For every line in the records below that holds "della", make a copy.

╭─ Material provided

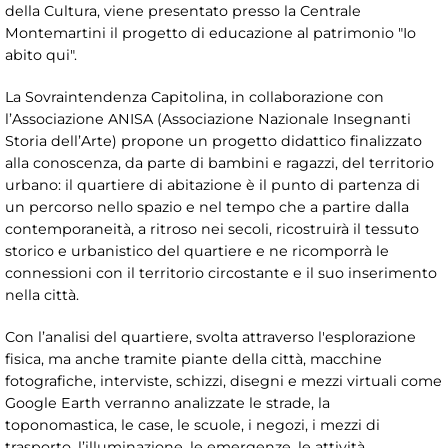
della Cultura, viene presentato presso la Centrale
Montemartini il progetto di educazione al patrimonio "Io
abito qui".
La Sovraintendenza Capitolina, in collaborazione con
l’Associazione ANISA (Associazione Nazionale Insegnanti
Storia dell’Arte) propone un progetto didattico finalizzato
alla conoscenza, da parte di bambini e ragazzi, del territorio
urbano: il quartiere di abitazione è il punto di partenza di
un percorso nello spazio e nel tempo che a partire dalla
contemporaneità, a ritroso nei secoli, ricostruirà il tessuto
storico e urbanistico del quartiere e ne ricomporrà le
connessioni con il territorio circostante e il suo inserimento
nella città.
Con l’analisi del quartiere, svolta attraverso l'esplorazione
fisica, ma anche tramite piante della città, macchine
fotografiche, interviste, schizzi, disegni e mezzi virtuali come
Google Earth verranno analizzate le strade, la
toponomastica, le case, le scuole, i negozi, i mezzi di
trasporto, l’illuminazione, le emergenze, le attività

╰─
╭─ Material provided

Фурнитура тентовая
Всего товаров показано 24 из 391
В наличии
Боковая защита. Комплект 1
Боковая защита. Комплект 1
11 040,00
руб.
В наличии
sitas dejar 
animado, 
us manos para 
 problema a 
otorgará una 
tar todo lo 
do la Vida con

╰─
╭─ Material provided

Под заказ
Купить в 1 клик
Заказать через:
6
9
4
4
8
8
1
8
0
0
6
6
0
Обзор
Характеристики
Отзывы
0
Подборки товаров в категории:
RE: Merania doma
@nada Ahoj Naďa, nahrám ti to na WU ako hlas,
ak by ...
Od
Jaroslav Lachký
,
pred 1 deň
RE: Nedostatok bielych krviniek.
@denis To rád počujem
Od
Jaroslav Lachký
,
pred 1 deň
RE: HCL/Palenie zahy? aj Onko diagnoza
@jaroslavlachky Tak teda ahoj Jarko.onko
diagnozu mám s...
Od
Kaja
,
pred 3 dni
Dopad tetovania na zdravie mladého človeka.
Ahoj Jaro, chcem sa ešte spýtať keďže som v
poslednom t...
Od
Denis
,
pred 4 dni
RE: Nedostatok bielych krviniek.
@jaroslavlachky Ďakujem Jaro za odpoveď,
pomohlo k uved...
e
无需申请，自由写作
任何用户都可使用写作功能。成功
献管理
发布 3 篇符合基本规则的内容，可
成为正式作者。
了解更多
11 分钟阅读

╰─

● Answer to this exercise
della Cultura, viene presentato presso la Centrale
fisica, ma anche tramite piante della città, macchine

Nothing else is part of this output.